Collected data
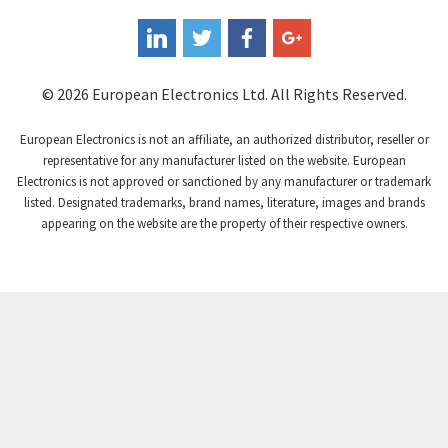
Coperion K-Tron
3,862
Coutant Electronics
3,883
Coutant Lambda
4,872
© 2026 European Electronics Ltd. All Rights Reserved.
Craig And Derricott
3,516
European Electronics is not an affiliate, an authorized distributor, reseller or
Crompton Controls
3,769
representative for any manufacturer listed on the website. European
Electronics is not approved or sanctioned by any manufacturer or trademark
Crompton Instruments
3,283
listed. Designated trademarks, brand names, literature, images and brands
appearing on the website are the property of their respective owners.
Crouse Hinds
3,654
Crouzet
3,076
Crydom
4,062
Cutler Hammer
4,224
DEMAG
4,812
Daito
4,520
Danaher Controls
3,073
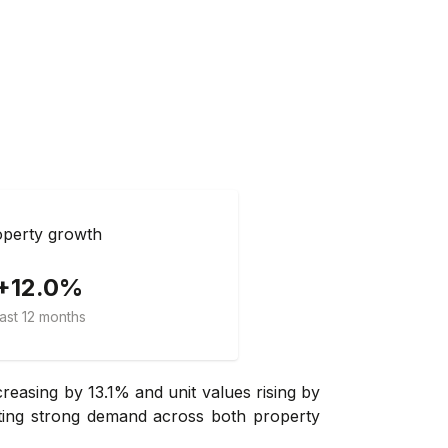
perty growth
+12.0%
ast 12 months
easing by 13.1% and unit values rising by
ating strong demand across both property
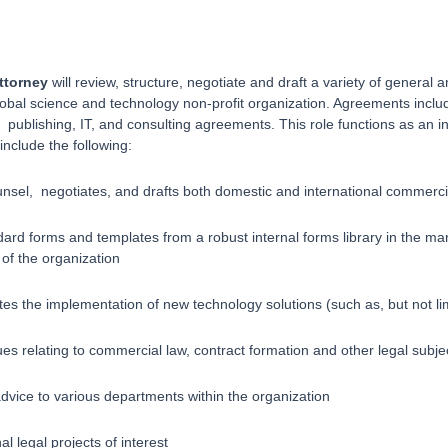
ttorney
will review, structure, negotiate and draft a variety of genera
global science and technology non-profit organization. Agreements in
publishing, IT, and consulting agreements. This role functions as an in
include the following:
nsel, negotiates, and drafts both domestic and international commerci
ard forms and templates from a robust internal forms library in the mar
of the organization
es the implementation of new technology solutions (such as, but not l
ues relating to commercial law, contract formation and other legal subje
advice to various departments within the organization
l legal projects of interest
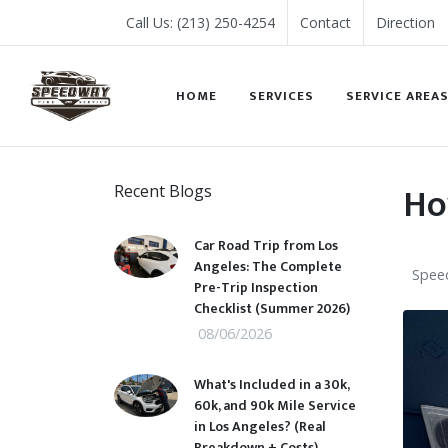
Call Us: (213) 250-4254
Contact
Direction
HOME
SERVICES
SERVICE AREA
Ho
Recent Blogs
Car Road Trip from Los
Angeles: The Complete
Speed
Pre-Trip Inspection
Checklist (Summer 2026)
08/06/2026
What's Included in a 30k,
60k, and 90k Mile Service
in Los Angeles? (Real
Breakdown + Costs)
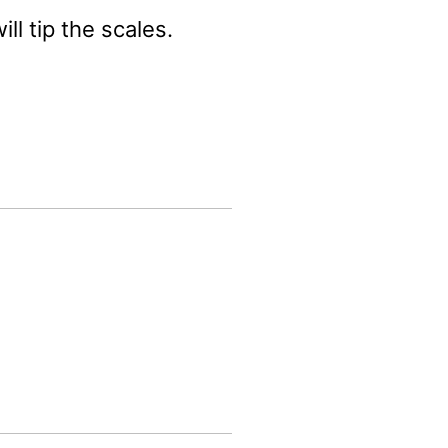
ll tip the scales.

*Task to carry out*: Find the lines above that include the string "property" and copy them.

*Written solution*:
appearing on the website are the property of their respective owners.
ating strong demand across both property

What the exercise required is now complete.